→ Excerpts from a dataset

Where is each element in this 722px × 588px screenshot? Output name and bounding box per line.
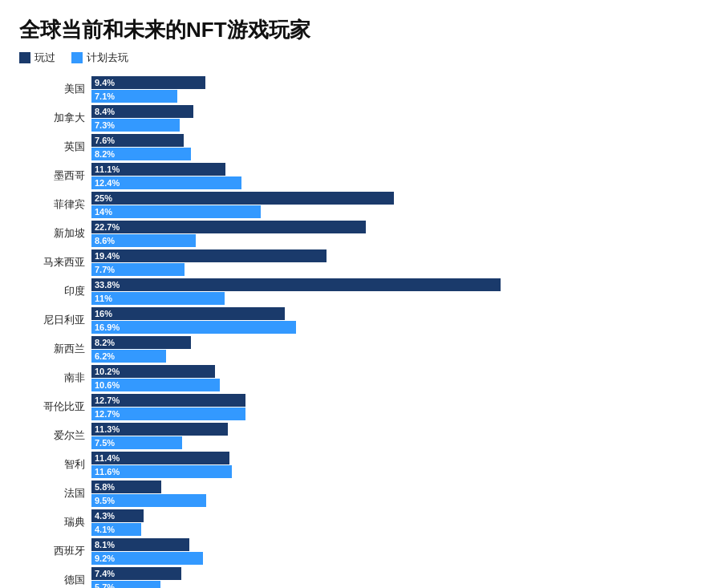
row-label: 印度 bbox=[19, 286, 91, 298]
played-bar: 22.7% bbox=[91, 221, 366, 233]
played-bar-line: 10.2% bbox=[91, 365, 703, 378]
row-label: 新西兰 bbox=[19, 343, 91, 355]
planned-bar-line: 14% bbox=[91, 205, 703, 218]
legend-planned-box bbox=[71, 52, 83, 63]
chart-row: 法国5.8%9.5% bbox=[19, 481, 703, 507]
played-bar: 4.3% bbox=[91, 509, 144, 522]
planned-bar: 4.1% bbox=[91, 523, 141, 536]
planned-bar-line: 7.1% bbox=[91, 90, 703, 103]
played-bar: 25% bbox=[91, 192, 394, 205]
planned-bar: 11.6% bbox=[91, 465, 232, 478]
planned-bar: 8.2% bbox=[91, 148, 191, 160]
bars-wrapper: 11.4%11.6% bbox=[91, 452, 703, 478]
legend-played-box bbox=[19, 52, 30, 63]
chart-row: 爱尔兰11.3%7.5% bbox=[19, 423, 703, 449]
played-bar-line: 11.3% bbox=[91, 423, 703, 436]
played-bar: 11.1% bbox=[91, 163, 225, 176]
bars-wrapper: 8.1%9.2% bbox=[91, 538, 703, 565]
row-label: 德国 bbox=[19, 574, 91, 586]
chart-row: 印度33.8%11% bbox=[19, 278, 703, 305]
played-bar-line: 5.8% bbox=[91, 481, 703, 493]
bars-wrapper: 10.2%10.6% bbox=[91, 365, 703, 391]
bars-wrapper: 8.4%7.3% bbox=[91, 105, 703, 132]
planned-bar: 9.5% bbox=[91, 494, 206, 507]
played-bar: 8.2% bbox=[91, 336, 191, 349]
played-bar: 12.7% bbox=[91, 394, 245, 407]
row-label: 西班牙 bbox=[19, 545, 91, 558]
row-label: 加拿大 bbox=[19, 112, 91, 124]
planned-bar-line: 7.5% bbox=[91, 436, 703, 449]
chart-row: 墨西哥11.1%12.4% bbox=[19, 163, 703, 189]
played-bar-line: 16% bbox=[91, 307, 703, 320]
row-label: 尼日利亚 bbox=[19, 314, 91, 326]
played-bar: 5.8% bbox=[91, 481, 161, 493]
chart-row: 瑞典4.3%4.1% bbox=[19, 509, 703, 536]
bars-wrapper: 7.6%8.2% bbox=[91, 134, 703, 160]
played-bar: 8.4% bbox=[91, 105, 193, 118]
row-label: 智利 bbox=[19, 459, 91, 471]
chart-row: 新加坡22.7%8.6% bbox=[19, 221, 703, 247]
planned-bar-line: 6.2% bbox=[91, 350, 703, 363]
chart-row: 智利11.4%11.6% bbox=[19, 452, 703, 478]
played-bar-line: 11.1% bbox=[91, 163, 703, 176]
chart-row: 加拿大8.4%7.3% bbox=[19, 105, 703, 132]
played-bar: 9.4% bbox=[91, 76, 205, 89]
planned-bar: 16.9% bbox=[91, 321, 296, 334]
planned-bar-line: 16.9% bbox=[91, 321, 703, 334]
planned-bar-line: 9.2% bbox=[91, 552, 703, 565]
planned-bar: 6.2% bbox=[91, 350, 166, 363]
played-bar: 11.4% bbox=[91, 452, 229, 464]
row-label: 新加坡 bbox=[19, 228, 91, 240]
bars-wrapper: 5.8%9.5% bbox=[91, 481, 703, 507]
planned-bar-line: 11.6% bbox=[91, 465, 703, 478]
bars-wrapper: 16%16.9% bbox=[91, 307, 703, 334]
played-bar: 33.8% bbox=[91, 278, 501, 291]
planned-bar: 7.1% bbox=[91, 90, 177, 103]
chart-row: 德国7.4%5.7% bbox=[19, 567, 703, 588]
chart-row: 美国9.4%7.1% bbox=[19, 76, 703, 103]
row-label: 南非 bbox=[19, 372, 91, 384]
played-bar-line: 19.4% bbox=[91, 249, 703, 262]
planned-bar-line: 11% bbox=[91, 292, 703, 305]
chart: 美国9.4%7.1%加拿大8.4%7.3%英国7.6%8.2%墨西哥11.1%1… bbox=[19, 76, 703, 588]
planned-bar: 9.2% bbox=[91, 552, 203, 565]
planned-bar-line: 10.6% bbox=[91, 379, 703, 391]
played-bar: 8.1% bbox=[91, 538, 189, 551]
planned-bar-line: 8.6% bbox=[91, 234, 703, 247]
planned-bar: 10.6% bbox=[91, 379, 220, 391]
bars-wrapper: 11.1%12.4% bbox=[91, 163, 703, 189]
chart-title: 全球当前和未来的NFT游戏玩家 bbox=[19, 16, 703, 44]
legend-played-label: 玩过 bbox=[34, 51, 55, 65]
played-bar-line: 8.2% bbox=[91, 336, 703, 349]
planned-bar: 12.7% bbox=[91, 408, 245, 420]
planned-bar-line: 9.5% bbox=[91, 494, 703, 507]
chart-row: 英国7.6%8.2% bbox=[19, 134, 703, 160]
played-bar-line: 12.7% bbox=[91, 394, 703, 407]
chart-row: 新西兰8.2%6.2% bbox=[19, 336, 703, 363]
chart-row: 马来西亚19.4%7.7% bbox=[19, 249, 703, 276]
played-bar-line: 4.3% bbox=[91, 509, 703, 522]
planned-bar: 5.7% bbox=[91, 581, 160, 588]
planned-bar: 8.6% bbox=[91, 234, 196, 247]
row-label: 墨西哥 bbox=[19, 170, 91, 182]
bars-wrapper: 22.7%8.6% bbox=[91, 221, 703, 247]
bars-wrapper: 7.4%5.7% bbox=[91, 567, 703, 588]
row-label: 哥伦比亚 bbox=[19, 401, 91, 413]
row-label: 法国 bbox=[19, 488, 91, 500]
played-bar-line: 11.4% bbox=[91, 452, 703, 464]
played-bar-line: 8.4% bbox=[91, 105, 703, 118]
chart-row: 哥伦比亚12.7%12.7% bbox=[19, 394, 703, 420]
bars-wrapper: 11.3%7.5% bbox=[91, 423, 703, 449]
planned-bar: 11% bbox=[91, 292, 225, 305]
chart-row: 南非10.2%10.6% bbox=[19, 365, 703, 391]
legend-planned: 计划去玩 bbox=[71, 51, 128, 65]
bars-wrapper: 33.8%11% bbox=[91, 278, 703, 305]
bars-wrapper: 8.2%6.2% bbox=[91, 336, 703, 363]
chart-row: 菲律宾25%14% bbox=[19, 192, 703, 218]
planned-bar: 14% bbox=[91, 205, 261, 218]
row-label: 瑞典 bbox=[19, 517, 91, 529]
chart-row: 尼日利亚16%16.9% bbox=[19, 307, 703, 334]
planned-bar-line: 5.7% bbox=[91, 581, 703, 588]
played-bar-line: 8.1% bbox=[91, 538, 703, 551]
bars-wrapper: 25%14% bbox=[91, 192, 703, 218]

→ EXERCISE AIM
Search the records for the word "legend", then list every line that has it.

→ OUTPUT BELOW
legend-planned-box bbox=[71, 52, 83, 63]
legend-played-box bbox=[19, 52, 30, 63]
legend-played-label: 玩过 bbox=[34, 51, 55, 65]
legend-planned: 计划去玩 bbox=[71, 51, 128, 65]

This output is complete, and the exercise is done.